Manziel threw for 3,219 yards while completing 68.3% of his passes. He tossed 24 touchdown passes against eight interceptions. He also ran for 1,181 yards and scored 19 rushing touchdowns.
Manziel led Texas A&M to a 10-2 record and a 6-2 record in the SEC in the team’s first season in the conference. Mixed into those six conference wins was possibly the win of the year for any school, as Manziel led the Aggies to an upset over the defending national Champion (and then-No.1) Alabama. AT ALABAMA.
34. Marcus Mariota (Oregon)
2012 All Pac-12 First Team
You have to give Oregon head coach Chip Kelly credit – he finds guys to plug into his offensive system that fit seamlessly and run the fast offense the Ducks like to go to without many issues. Mariota is just another one of those guys.
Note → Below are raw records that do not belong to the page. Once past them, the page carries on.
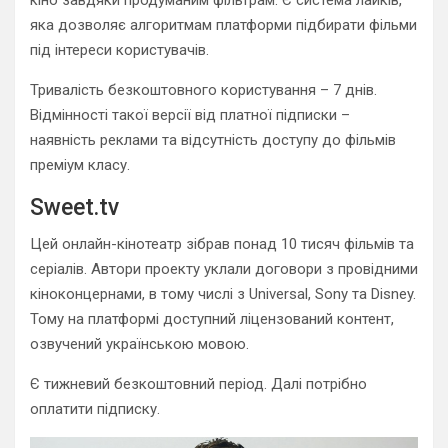
кіно завдяки продуманим фільтрам. Є система лайків,
яка дозволяє алгоритмам платформи підбирати фільми
під інтереси користувачів.
Тривалість безкоштовного користування – 7 днів.
Відмінності такої версії від платної підписки –
наявність реклами та відсутність доступу до фільмів
преміум класу.
Sweet.tv
Цей онлайн-кінотеатр зібрав понад 10 тисяч фільмів та
серіалів. Автори проекту уклали договори з провідними
кіноконцернами, в тому числі з Universal, Sony та Disney.
Тому на платформі доступний ліцензований контент,
озвучений українською мовою.
Є тижневий безкоштовний період. Далі потрібно
оплатити підписку.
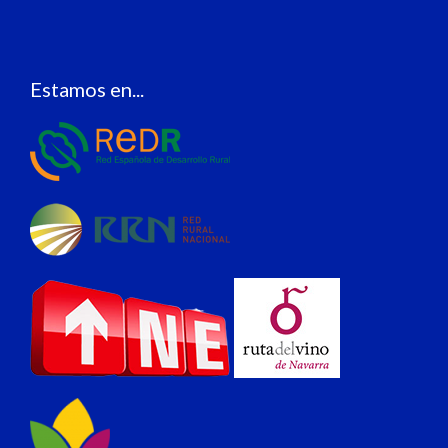
Estamos en...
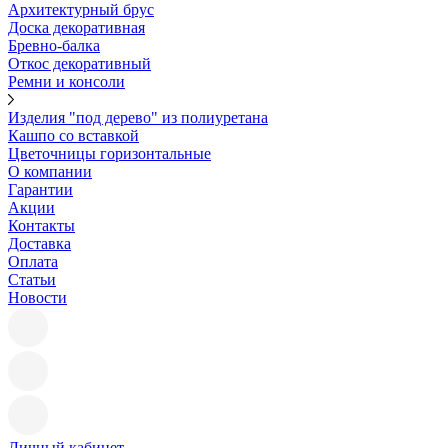
Архитектурный брус
Доска декоративная
Бревно-балка
Откос декоративный
Ремни и консоли
Изделия "под дерево" из полиуретана
Кашпо со вставкой
Цветочницы горизонтальные
О компании
Гарантии
Акции
Контакты
Доставка
Оплата
Статьи
Новости
Личный кабинет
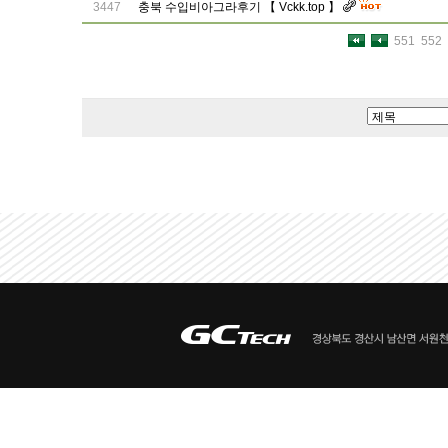
3447
충북 수입비아그라후기 【 Vckk.top 】
551
552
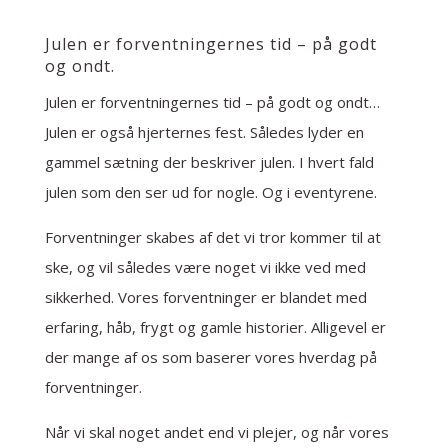
Julen er forventningernes tid – på godt
og ondt.
Julen er forventningernes tid – på godt og ondt…
Julen er også hjerternes fest. Således lyder en
gammel sætning der beskriver julen. I hvert fald
julen som den ser ud for nogle. Og i eventyrene.
Forventninger skabes af det vi tror kommer til at
ske, og vil således være noget vi ikke ved med
sikkerhed. Vores forventninger er blandet med
erfaring, håb, frygt og gamle historier. Alligevel er
der mange af os som baserer vores hverdag på
forventninger.
Når vi skal noget andet end vi plejer, og når vores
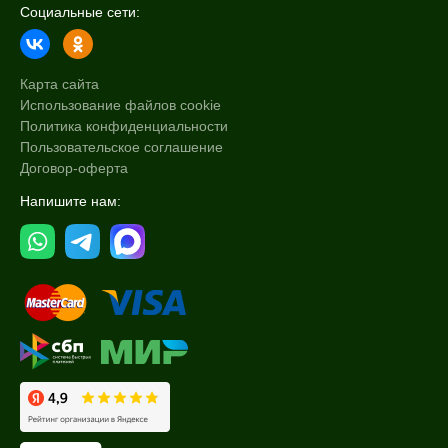
Социальные сети:
Карта сайта
Использование файлов cookie
Политика конфиденциальности
Пользовательское соглашение
Договор-оферта
Напишите нам:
Mariota was named the starter before the season began and made a name for himself by leading the Pac-12 in completion percentage (69.9%) and quarterback ranking 165.35), while finishing second in touchdown passes (30) behind only Matt Barkley of USC (36). Mariota also rushed for 690 yards and four touchdowns.
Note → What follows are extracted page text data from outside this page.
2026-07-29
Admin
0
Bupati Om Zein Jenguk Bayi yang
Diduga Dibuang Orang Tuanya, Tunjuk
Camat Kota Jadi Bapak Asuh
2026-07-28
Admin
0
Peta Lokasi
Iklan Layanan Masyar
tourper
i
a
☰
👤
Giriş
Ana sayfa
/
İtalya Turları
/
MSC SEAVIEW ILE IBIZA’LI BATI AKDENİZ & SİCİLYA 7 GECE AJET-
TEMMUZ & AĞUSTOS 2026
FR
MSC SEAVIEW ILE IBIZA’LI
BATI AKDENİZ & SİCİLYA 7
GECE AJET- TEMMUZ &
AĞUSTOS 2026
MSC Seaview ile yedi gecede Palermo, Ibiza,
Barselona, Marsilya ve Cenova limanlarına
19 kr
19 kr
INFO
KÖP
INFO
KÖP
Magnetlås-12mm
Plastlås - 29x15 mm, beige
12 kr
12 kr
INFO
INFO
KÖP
Oregon finished 11-1 – their only loss coming to Pac-12 champion Stanford – and earned a trip to the Fiesta Bowl. Not bad for a redshirt freshman taking the reins on Chip Kelly’s offense.
Now if we can just come to a consensus on how to pronounce his last name.
126. Rakeem Cato (Marshall)
2012 All Conference USA First Team
2012 Conference USA MVP
While all of the other quarterbacks received national notoriety, it was Cato who led the country in passing yards, throwing for 4,201 yards for the Thundering Herd. He also finished third in the country in touchdown passes (37) and fifth in the country in completion percentage (69.5). He led Conference USA in all of those categories, plus quarterback rating (147.08).
Despite all of these numbers, Marshall finished the season 5-7 and was not bowl eligible.
Along with these nine players, there are several other quarterbacks from the class who either have made an impact or figure to do so next season, such as Kiehl Frazier (No.4 – Auburn), J.W. Walsh (No. 5 – Oklahoma State), Max Wittek (No. 11 – USC), David Ash (No.21 – Texas), Chuck Keeton (No.64 – Utah State) and Gary Nova (No.69 – Rutgers). It is pretty safe to say that we will be hearing plenty from this class for the next two seasons.
If you were a college coach who was recruiting the high school class of 2011 and you came out of that recruiting period without a quarterback, you have only yourself to blame.